Saved data entries

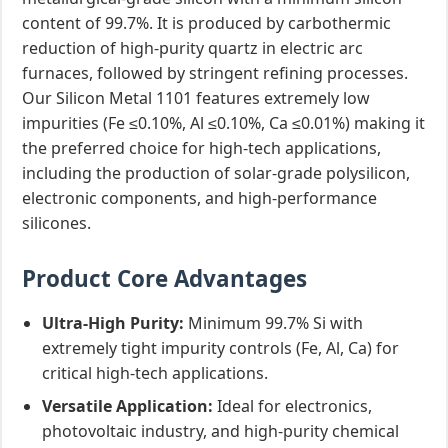
content of 99.7%. It is produced by carbothermic
reduction of high-purity quartz in electric arc
furnaces, followed by stringent refining processes.
Our Silicon Metal 1101 features extremely low
impurities (Fe ≤0.10%, Al ≤0.10%, Ca ≤0.01%) making it
the preferred choice for high-tech applications,
including the production of solar-grade polysilicon,
electronic components, and high-performance
silicones.
Product Core Advantages
Ultra-High Purity:
Minimum 99.7% Si with
extremely tight impurity controls (Fe, Al, Ca) for
critical high-tech applications.
Versatile Application:
Ideal for electronics,
photovoltaic industry, and high-purity chemical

Your assignment:
Transcribe every line of the records exactly. Pictures do not belong in the copy.

Response:
content of 99.7%. It is produced by carbothermic
reduction of high-purity quartz in electric arc
furnaces, followed by stringent refining processes.
Our Silicon Metal 1101 features extremely low
impurities (Fe ≤0.10%, Al ≤0.10%, Ca ≤0.01%) making it
the preferred choice for high-tech applications,
including the production of solar-grade polysilicon,
electronic components, and high-performance
silicones.
Product Core Advantages
Ultra-High Purity:
Minimum 99.7% Si with
extremely tight impurity controls (Fe, Al, Ca) for
critical high-tech applications.
Versatile Application:
Ideal for electronics,
photovoltaic industry, and high-purity chemical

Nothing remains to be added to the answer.